Mass Customization is a phenomenon that was going to change the consumer landscape. However, by at large we still buy manufactured goods the way we have since the middle of last century. With the exception of custom-crafted luxury goods like bespoke tailored suits and mega-yachts, most of our purchases are still very standardized, and “customization” means picking the 256GB hard drive over the 128GB, or selecting the Sport Package for your new car. Physical product customizers such as Nike iD and Moto Maker have earned strong customer followings, but they’re still closer to “designed for me” than the “designed by me” experience we’ve been promised. (Sohrab Vossoughi, 2013)

Mass Customization is a concept that offer personalised products or services which meet the demands of each individual customer, but can still be produced and delivered with mass production efficiency.

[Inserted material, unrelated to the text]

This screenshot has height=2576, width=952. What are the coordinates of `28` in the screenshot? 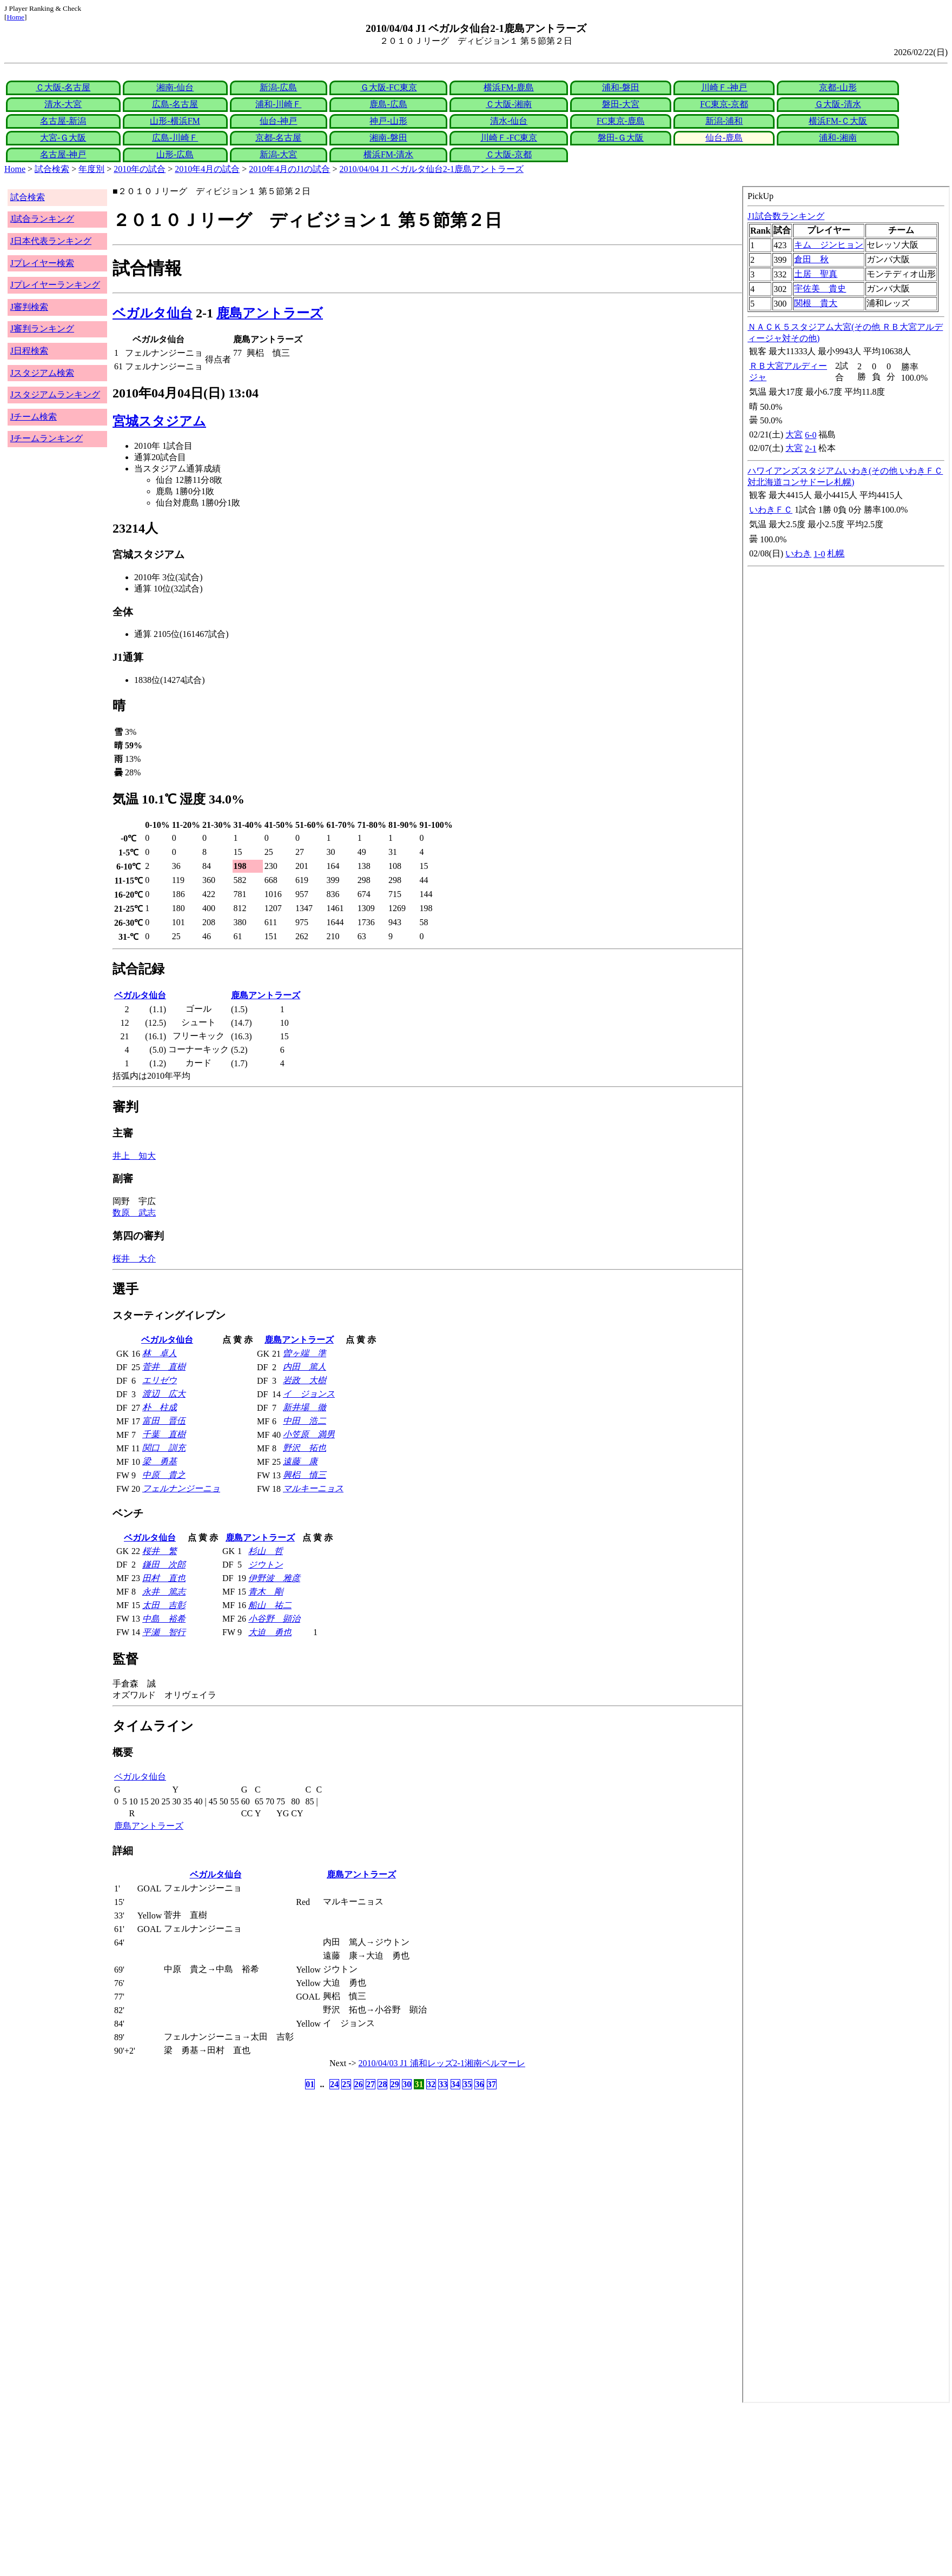 It's located at (382, 2084).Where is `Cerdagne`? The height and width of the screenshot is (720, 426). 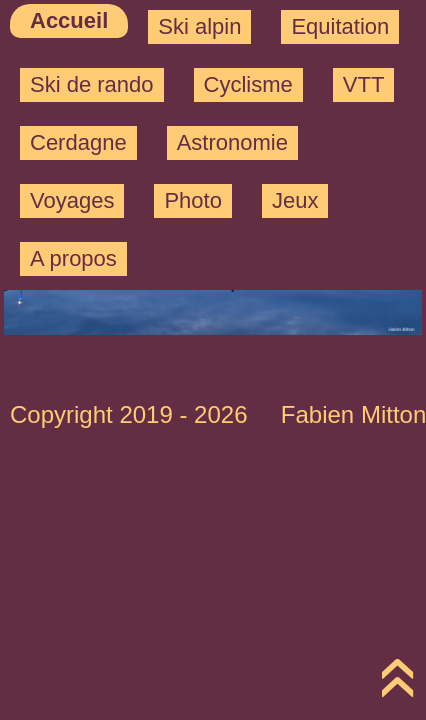 Cerdagne is located at coordinates (78, 142). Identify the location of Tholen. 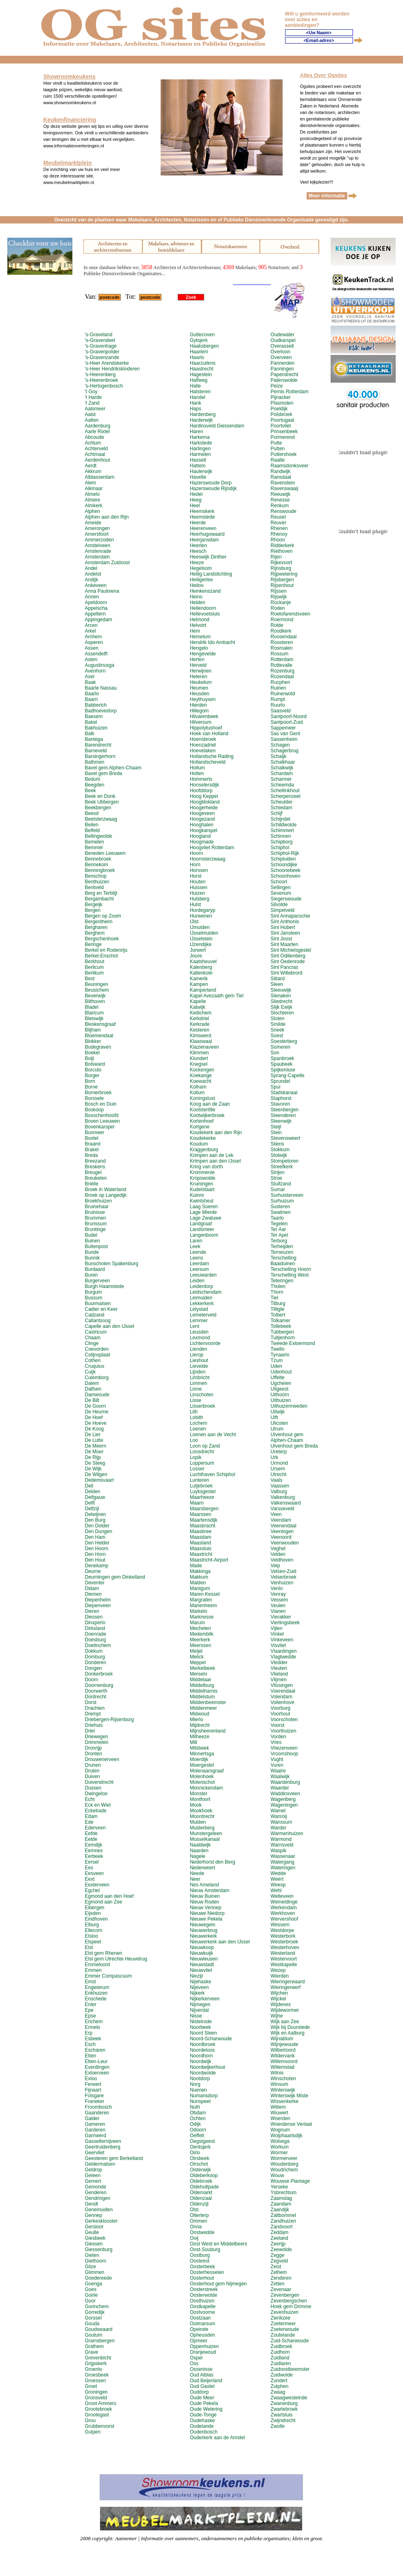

The core idea of mass customization is to turn customers’ heterogeneous needs into an opportunity to create value, rather than a problem to be minimized, challenging the “one size fits all” assumption of traditional mass production. The concept of mass customization makes business sense in these times. Why wouldn’t people want to be treated as individual customers, with products tailored to their specific needs? But mass customization has been trickier to implement than first anticipated. The key to profiting from mass customization is to see it not as a stand-alone business strategy that is replacing today’s production and distribution systems, but as a set of organizational capabilities that can supplement and enrich an existing system.

The idea of Mass Customization has been around for a long time—Levi Strauss offered custom jeans for 10 years starting in 1993, for example—but it never caught on. In recent years, technology advances have made it easier for retailers to offer online design tools that any consumer can understand, and to fulfill orders for customized goods in a timely, efficient manner. Furthermore, retailers are motivated by the ability to charge premiums for customized products, and to engage each customer with advanced 3D computer graphics that make, say, that jacket you just designed on screen look about as close to real life as you can get.